Abstract

Helicobacter pylori infection is often acquired in early childhood. While most infected children remain asymptomatic, H. pylori can cause chronic gastritis, gastric ulceration, and, in the long term, gastric cancer. This article aimed to review different diagnostic and treatment options and discuss the challenges associated with applying the current guidelines in the real world. Relevant articles published from 2015 to August 2023 in the English language in PubMed and Medline electronic databases were extracted using subject headings and keywords of interest to the topic. References of interest in the selected articles were also considered. Invasive and noninvasive diagnostic tests have advantages but also disadvantages and limitations according to the clinical setting and age of the child. Guidelines recommend not performing diagnostic testing in children with long-lasting or recurrent abdominal complaints or cases of a family history of severe disease caused by H. pylori.

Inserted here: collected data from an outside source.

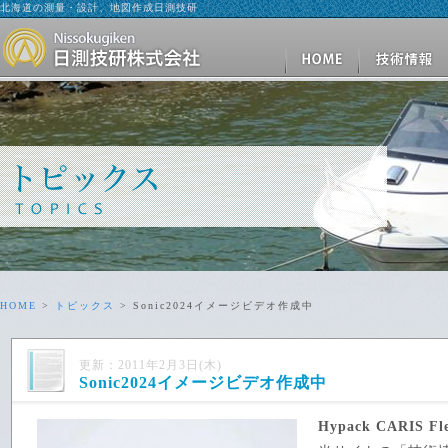
北海道の測量・設計、地図作成日測技研
HOME
>
トピックス
> Sonic2024イメージビデオ作成中
更新：2011年2月3日(木)
Sonic2024イメージビデオ作成中
Hypack CARIS Fl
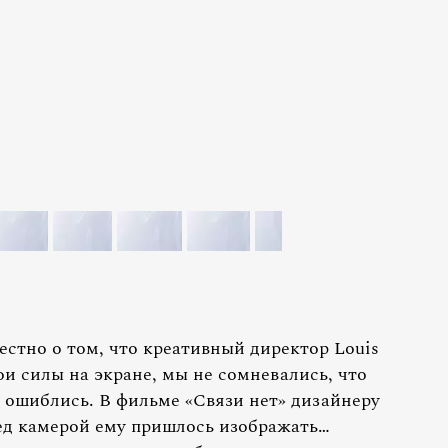
вестно о том, что креативный директор Louis
и силы на экране, мы не сомневались, что
е ошиблись. В фильме «Связи нет» дизайнеру
ред камерой ему пришлось изображать…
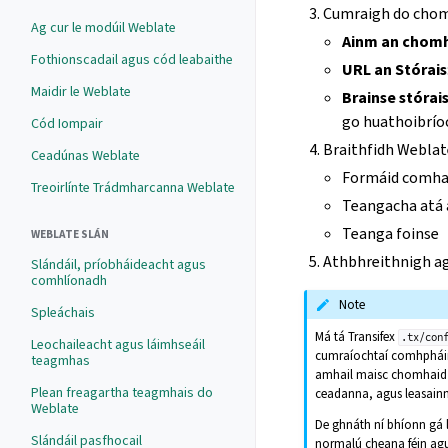
Cumraigh do chom
Ag cur le modúil Weblate
Ainm an chom
Fothionscadail agus cód leabaithe
URL an Stórais
Maidir le Weblate
Brainse stórai
go huathoibrío
Cód Iompair
Braithfidh Weblat
Ceadúnas Weblate
Formáid comhai
Treoirlínte Trádmharcanna Weblate
Teangacha atá a
Teanga foinse
WEBLATE SLÁN
Athbhreithnigh ag
Slándáil, príobháideacht agus
comhlíonadh
Note
Spleáchais
Má tá Transifex
.tx/con
Leochaileacht agus láimhseáil
cumraíochtaí comhpháirt
teagmhas
amhail maisc chomhaid ag
Plean freagartha teagmhais do
ceadanna, agus leasainm
Weblate
De ghnáth ní bhíonn gá 
Slándáil pasfhocail
normalú cheana féin agu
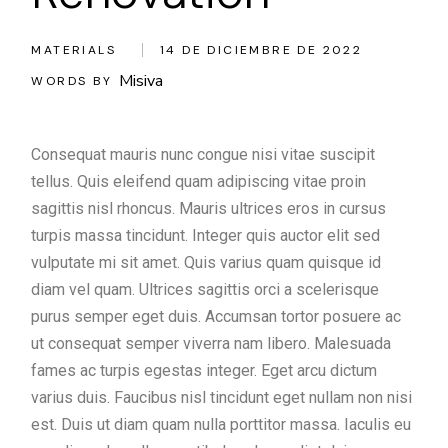
MATERIALS
14 DE DICIEMBRE DE 2022
Misiva
WORDS BY
Consequat mauris nunc congue nisi vitae suscipit
tellus. Quis eleifend quam adipiscing vitae proin
sagittis nisl rhoncus. Mauris ultrices eros in cursus
turpis massa tincidunt. Integer quis auctor elit sed
vulputate mi sit amet. Quis varius quam quisque id
diam vel quam. Ultrices sagittis orci a scelerisque
purus semper eget duis. Accumsan tortor posuere ac
ut consequat semper viverra nam libero. Malesuada
fames ac turpis egestas integer. Eget arcu dictum
varius duis. Faucibus nisl tincidunt eget nullam non nisi
est. Duis ut diam quam nulla porttitor massa. Iaculis eu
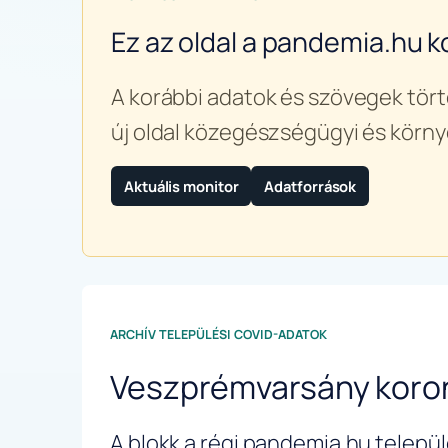
Ez az oldal a pandemia.hu k
A korábbi adatok és szövegek tört
új oldal közegészségügyi és körny
Aktuális monitor
Adatforrások
ARCHÍV TELEPÜLÉSI COVID-ADATOK
Veszprémvarsány koro
A blokk a régi pandemia.hu települé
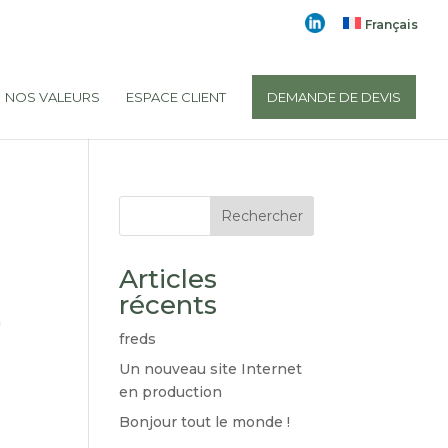
Français
NOS VALEURS
ESPACE CLIENT
DEMANDE DE DEVIS
Rechercher
Articles
récents
à
freds
Un nouveau site Internet
en production
Bonjour tout le monde !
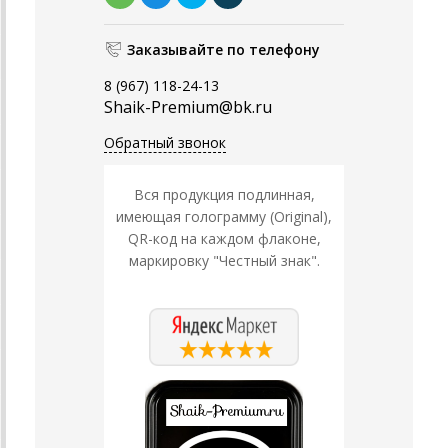
Заказывайте по телефону
8 (967) 118-24-13
Shaik-Premium@bk.ru
Обратный звонок
Вся продукция подлинная,
имеющая голограмму (Original),
QR-код на каждом флаконе,
маркировку "Честный знак".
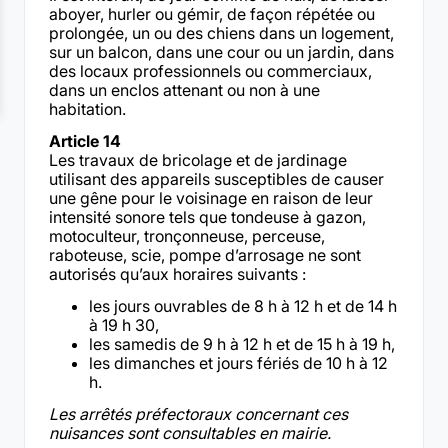
aboyer, hurler ou gémir, de façon répétée ou
prolongée, un ou des chiens dans un logement,
sur un balcon, dans une cour ou un jardin, dans
des locaux professionnels ou commerciaux,
dans un enclos attenant ou non à une
habitation.
Article 14
Les travaux de bricolage et de jardinage
utilisant des appareils susceptibles de causer
une gêne pour le voisinage en raison de leur
intensité sonore tels que tondeuse à gazon,
motoculteur, tronçonneuse, perceuse,
raboteuse, scie, pompe d’arrosage ne sont
autorisés qu’aux horaires suivants :
les jours ouvrables de 8 h à 12 h et de 14 h
à 19 h 30,
les samedis de 9 h à 12 h et de 15 h à 19 h,
les dimanches et jours fériés de 10 h à 12
h.
Les arrêtés préfectoraux concernant ces
nuisances sont consultables en mairie.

However, parents regularly consult with the explicit demand to test for H. pylori because of them or a close family member experiencing severe gastric disease caused by H. pylori. In some situations, it may be challenging for the healthcare professional to stick to evidence-based guidelines and not consider "patient-centered care," with the risk of putting a trustful relationship in danger. Physicians may find it challenging not to perform diagnostic tests for H. pylori and prescribe eradication treatment in specific clinical settings when maintaining a trusting patient-physician relationship by applying this "patient-centered care" method when evidence-based guidelines recommend differently.